_AVAILABLE RECORDS_:
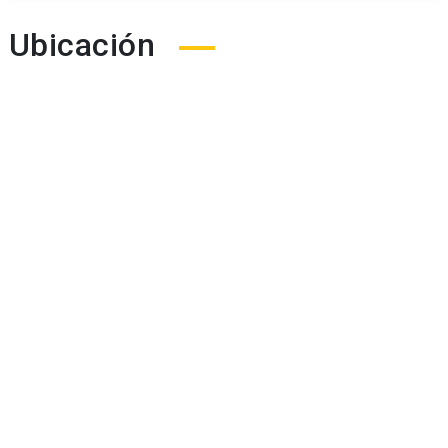
Ubicación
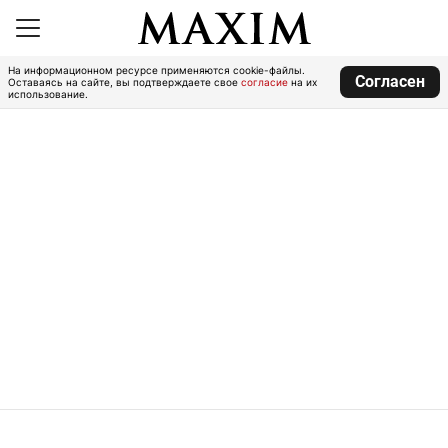
На информационном ресурсе применяются cookie-файлы.
Согласен
Оставаясь на сайте, вы подтверждаете свое
согласие
на их
использование.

_YOUR ASSIGNMENT_: Should a picture appear among the entries above, omit it and repeat everything else exactly.

_RESULT OF THIS TASK_:
Ubicación
На информационном ресурсе применяются cookie-файлы.
Согласен
Оставаясь на сайте, вы подтверждаете свое
согласие
на их
использование.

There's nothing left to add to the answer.